Problem details:
Search the entries below for "Garros" and copy each matching line.

Information:
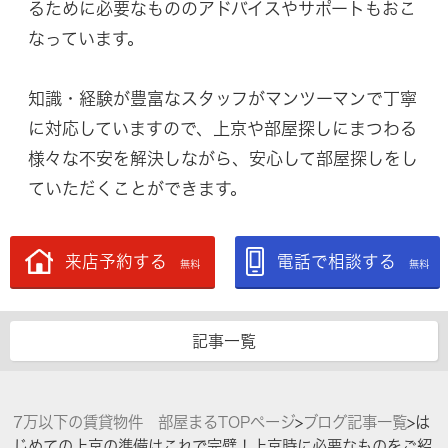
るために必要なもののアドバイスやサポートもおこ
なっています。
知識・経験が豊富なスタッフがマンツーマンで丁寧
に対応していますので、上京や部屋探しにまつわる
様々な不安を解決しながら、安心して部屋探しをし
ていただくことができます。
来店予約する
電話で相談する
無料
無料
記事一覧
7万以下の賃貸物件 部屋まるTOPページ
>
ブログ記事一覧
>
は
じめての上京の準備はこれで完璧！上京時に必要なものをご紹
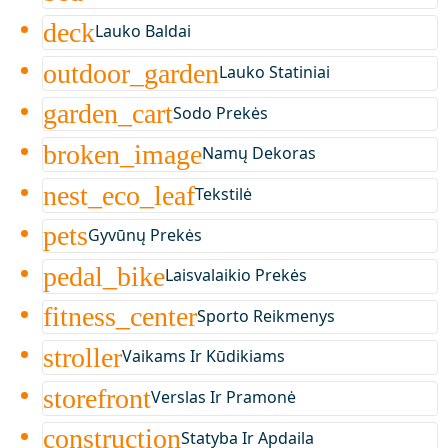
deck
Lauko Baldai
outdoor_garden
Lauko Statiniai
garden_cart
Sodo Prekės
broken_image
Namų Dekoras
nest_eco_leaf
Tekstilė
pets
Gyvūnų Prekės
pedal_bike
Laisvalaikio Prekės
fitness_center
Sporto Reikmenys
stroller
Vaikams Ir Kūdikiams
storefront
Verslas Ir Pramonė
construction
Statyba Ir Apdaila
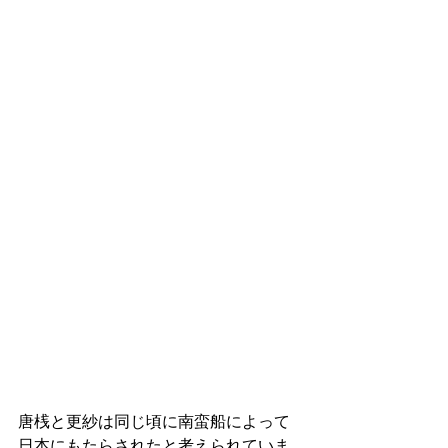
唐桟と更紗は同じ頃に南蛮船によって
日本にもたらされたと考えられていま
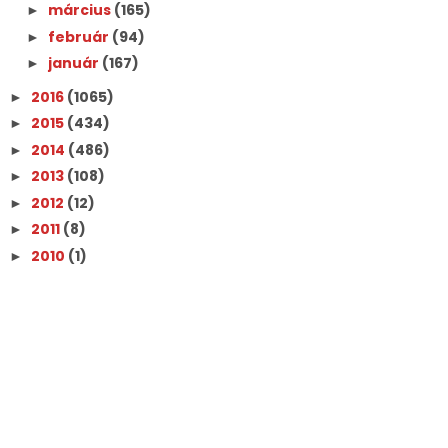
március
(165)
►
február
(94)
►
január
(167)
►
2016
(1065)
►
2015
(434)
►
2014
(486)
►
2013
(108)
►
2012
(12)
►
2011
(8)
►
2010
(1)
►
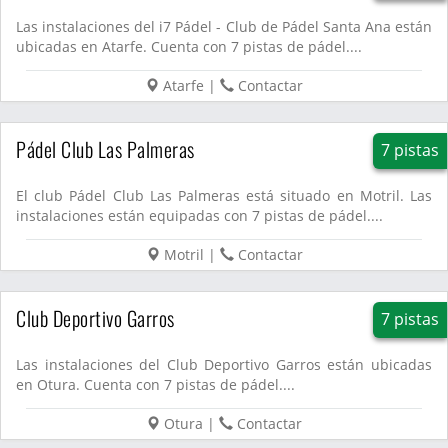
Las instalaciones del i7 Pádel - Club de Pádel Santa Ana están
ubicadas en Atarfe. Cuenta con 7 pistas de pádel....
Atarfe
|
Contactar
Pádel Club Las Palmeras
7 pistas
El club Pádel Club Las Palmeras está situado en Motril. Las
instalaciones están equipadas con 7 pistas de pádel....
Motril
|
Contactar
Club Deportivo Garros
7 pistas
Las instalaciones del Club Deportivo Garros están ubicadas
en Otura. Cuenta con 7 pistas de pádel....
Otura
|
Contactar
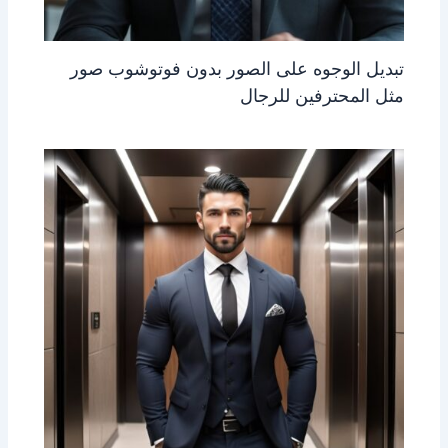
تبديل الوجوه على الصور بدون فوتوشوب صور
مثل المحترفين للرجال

Solution to this exercise:
Club Deportivo Garros
Las instalaciones del Club Deportivo Garros están ubicadas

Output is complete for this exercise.